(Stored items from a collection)
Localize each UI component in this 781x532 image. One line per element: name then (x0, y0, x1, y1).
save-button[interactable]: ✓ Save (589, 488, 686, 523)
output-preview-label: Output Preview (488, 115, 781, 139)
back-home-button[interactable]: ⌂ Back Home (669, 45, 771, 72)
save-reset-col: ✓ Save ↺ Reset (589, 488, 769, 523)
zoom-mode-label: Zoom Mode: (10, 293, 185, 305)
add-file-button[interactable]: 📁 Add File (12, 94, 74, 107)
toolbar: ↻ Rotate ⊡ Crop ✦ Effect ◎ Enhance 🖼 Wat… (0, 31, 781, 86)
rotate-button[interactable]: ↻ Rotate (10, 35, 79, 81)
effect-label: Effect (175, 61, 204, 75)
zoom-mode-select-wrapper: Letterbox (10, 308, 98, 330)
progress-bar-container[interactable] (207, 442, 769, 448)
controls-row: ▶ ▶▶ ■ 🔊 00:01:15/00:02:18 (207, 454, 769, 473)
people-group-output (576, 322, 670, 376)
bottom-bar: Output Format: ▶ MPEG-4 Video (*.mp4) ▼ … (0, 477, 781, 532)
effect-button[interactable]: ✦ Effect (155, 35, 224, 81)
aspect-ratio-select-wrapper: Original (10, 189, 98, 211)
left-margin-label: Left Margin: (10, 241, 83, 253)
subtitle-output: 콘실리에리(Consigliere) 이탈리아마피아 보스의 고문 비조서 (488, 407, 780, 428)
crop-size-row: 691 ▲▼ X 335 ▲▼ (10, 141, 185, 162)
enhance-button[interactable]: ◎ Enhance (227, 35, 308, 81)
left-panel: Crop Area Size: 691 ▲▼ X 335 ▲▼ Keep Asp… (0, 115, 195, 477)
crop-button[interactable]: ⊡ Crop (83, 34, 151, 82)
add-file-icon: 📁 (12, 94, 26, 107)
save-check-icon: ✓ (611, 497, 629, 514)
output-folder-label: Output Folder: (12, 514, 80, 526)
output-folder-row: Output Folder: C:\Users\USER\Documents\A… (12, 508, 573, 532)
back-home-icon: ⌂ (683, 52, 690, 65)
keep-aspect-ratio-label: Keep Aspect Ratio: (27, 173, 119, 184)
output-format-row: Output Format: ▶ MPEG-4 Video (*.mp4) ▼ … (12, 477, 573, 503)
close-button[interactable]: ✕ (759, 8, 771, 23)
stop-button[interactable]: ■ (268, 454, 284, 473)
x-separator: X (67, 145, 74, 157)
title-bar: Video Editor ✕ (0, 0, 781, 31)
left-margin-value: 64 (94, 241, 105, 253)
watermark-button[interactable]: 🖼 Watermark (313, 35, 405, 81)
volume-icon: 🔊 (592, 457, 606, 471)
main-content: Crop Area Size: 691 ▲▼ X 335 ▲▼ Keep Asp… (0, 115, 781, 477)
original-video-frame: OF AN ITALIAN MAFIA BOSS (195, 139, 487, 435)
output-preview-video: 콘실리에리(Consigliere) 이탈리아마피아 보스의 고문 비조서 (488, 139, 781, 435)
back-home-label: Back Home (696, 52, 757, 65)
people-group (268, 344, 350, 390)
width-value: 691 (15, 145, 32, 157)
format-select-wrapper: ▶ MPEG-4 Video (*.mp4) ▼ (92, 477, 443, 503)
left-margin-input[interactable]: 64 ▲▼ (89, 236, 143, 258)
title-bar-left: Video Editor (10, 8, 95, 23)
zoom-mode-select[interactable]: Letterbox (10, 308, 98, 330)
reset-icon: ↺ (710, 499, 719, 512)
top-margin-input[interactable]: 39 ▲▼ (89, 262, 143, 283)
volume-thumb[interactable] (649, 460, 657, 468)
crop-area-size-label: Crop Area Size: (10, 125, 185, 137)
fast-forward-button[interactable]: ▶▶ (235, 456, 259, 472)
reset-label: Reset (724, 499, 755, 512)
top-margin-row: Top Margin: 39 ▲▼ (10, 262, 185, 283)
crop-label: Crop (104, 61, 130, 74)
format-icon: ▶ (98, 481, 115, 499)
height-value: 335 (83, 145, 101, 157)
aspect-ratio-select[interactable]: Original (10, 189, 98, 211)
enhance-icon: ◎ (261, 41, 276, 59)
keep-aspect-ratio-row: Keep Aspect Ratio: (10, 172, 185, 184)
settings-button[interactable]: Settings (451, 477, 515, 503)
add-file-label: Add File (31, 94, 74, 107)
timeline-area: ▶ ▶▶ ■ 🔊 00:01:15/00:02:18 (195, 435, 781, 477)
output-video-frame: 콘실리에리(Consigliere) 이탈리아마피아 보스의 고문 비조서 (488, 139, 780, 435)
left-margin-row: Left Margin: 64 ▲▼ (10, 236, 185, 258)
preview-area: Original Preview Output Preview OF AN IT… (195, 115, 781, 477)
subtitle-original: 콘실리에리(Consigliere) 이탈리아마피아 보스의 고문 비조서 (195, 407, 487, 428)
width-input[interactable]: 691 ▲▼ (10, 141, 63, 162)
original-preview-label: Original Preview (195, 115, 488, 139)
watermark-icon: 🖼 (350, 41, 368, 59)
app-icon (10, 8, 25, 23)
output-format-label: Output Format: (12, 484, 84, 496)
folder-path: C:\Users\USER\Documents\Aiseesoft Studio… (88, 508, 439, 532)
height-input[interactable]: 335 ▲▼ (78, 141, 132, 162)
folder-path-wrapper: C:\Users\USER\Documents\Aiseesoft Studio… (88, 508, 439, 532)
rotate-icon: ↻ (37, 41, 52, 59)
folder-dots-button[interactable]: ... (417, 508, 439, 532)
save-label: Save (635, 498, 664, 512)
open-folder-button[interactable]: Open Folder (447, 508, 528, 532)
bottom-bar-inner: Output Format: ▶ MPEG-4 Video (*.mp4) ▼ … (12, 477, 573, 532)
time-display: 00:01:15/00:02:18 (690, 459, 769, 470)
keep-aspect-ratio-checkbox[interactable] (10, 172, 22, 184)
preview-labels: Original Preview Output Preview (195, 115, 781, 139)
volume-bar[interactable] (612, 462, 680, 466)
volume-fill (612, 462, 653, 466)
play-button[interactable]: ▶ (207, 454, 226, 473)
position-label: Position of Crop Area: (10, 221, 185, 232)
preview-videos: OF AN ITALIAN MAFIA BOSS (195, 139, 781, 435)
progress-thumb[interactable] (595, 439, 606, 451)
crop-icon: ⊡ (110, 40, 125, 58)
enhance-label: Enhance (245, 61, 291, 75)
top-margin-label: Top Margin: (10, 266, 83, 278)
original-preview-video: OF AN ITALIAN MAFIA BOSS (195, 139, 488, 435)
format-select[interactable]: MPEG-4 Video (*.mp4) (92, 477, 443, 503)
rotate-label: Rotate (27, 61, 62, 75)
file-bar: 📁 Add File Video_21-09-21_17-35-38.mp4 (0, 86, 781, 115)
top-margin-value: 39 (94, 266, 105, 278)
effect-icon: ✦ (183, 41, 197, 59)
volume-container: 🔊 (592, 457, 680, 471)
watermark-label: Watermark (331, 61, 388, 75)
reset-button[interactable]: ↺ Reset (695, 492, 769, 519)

Assignment: Among the entries above, find every line holding "MPEG" and copy it.

Response below:
bottom-bar: Output Format: ▶ MPEG-4 Video (*.mp4) ▼ … (0, 477, 781, 532)
output-format-row: Output Format: ▶ MPEG-4 Video (*.mp4) ▼ … (12, 477, 573, 503)
format-select-wrapper: ▶ MPEG-4 Video (*.mp4) ▼ (92, 477, 443, 503)
bottom-bar-inner: Output Format: ▶ MPEG-4 Video (*.mp4) ▼ … (12, 477, 573, 532)
format-select[interactable]: MPEG-4 Video (*.mp4) (92, 477, 443, 503)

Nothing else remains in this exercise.